→ **Directions**
Return, from the lines below, each one that includes the word "internationale".

→ **Transcribed page contents**
· · ·

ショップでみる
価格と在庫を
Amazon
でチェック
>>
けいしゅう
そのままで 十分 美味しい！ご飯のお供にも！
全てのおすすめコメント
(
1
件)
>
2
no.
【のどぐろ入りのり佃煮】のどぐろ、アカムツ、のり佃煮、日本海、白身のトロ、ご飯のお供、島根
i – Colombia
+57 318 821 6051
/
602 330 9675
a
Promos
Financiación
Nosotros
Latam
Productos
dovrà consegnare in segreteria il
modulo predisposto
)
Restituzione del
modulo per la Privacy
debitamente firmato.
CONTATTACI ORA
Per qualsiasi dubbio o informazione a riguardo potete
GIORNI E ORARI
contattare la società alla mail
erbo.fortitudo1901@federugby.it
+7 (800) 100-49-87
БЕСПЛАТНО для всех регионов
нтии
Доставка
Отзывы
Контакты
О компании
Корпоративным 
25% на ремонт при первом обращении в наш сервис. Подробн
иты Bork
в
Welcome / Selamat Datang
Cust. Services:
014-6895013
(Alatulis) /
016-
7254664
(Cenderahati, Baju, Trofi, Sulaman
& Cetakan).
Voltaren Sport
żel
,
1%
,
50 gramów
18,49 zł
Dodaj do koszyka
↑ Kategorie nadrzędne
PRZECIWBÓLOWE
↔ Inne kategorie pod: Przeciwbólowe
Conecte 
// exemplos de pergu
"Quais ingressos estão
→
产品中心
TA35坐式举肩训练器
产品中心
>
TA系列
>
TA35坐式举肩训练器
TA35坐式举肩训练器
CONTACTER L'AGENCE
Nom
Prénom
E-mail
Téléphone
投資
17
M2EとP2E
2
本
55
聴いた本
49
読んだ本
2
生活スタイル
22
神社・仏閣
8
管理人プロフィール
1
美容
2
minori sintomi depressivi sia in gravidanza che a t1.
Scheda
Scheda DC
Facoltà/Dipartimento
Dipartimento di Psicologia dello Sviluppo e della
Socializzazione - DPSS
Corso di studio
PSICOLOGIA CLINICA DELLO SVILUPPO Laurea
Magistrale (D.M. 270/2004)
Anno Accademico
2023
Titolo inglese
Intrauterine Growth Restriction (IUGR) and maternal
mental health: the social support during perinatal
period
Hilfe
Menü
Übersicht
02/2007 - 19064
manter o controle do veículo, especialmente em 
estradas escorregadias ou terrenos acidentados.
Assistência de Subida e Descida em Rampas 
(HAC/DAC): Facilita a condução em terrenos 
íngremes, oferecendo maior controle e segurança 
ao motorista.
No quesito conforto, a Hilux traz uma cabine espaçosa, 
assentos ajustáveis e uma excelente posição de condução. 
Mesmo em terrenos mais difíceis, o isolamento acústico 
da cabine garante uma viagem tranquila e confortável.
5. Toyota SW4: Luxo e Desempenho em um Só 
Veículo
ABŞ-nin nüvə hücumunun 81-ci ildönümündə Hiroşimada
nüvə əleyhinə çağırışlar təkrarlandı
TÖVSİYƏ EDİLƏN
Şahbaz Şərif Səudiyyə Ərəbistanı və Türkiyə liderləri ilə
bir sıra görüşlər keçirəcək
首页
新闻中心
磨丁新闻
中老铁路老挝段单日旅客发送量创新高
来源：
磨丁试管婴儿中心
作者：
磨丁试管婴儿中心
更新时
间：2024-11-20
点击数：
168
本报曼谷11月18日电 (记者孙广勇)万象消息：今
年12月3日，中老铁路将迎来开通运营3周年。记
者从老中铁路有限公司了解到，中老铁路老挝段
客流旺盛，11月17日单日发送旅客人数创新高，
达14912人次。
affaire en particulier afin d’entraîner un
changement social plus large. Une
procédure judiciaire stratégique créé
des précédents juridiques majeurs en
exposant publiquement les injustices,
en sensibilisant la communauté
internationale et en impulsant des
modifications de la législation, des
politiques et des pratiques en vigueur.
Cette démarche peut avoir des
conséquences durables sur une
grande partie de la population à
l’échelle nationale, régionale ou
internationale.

· · ·

→ **Your response**
internationale et en impulsant des
internationale.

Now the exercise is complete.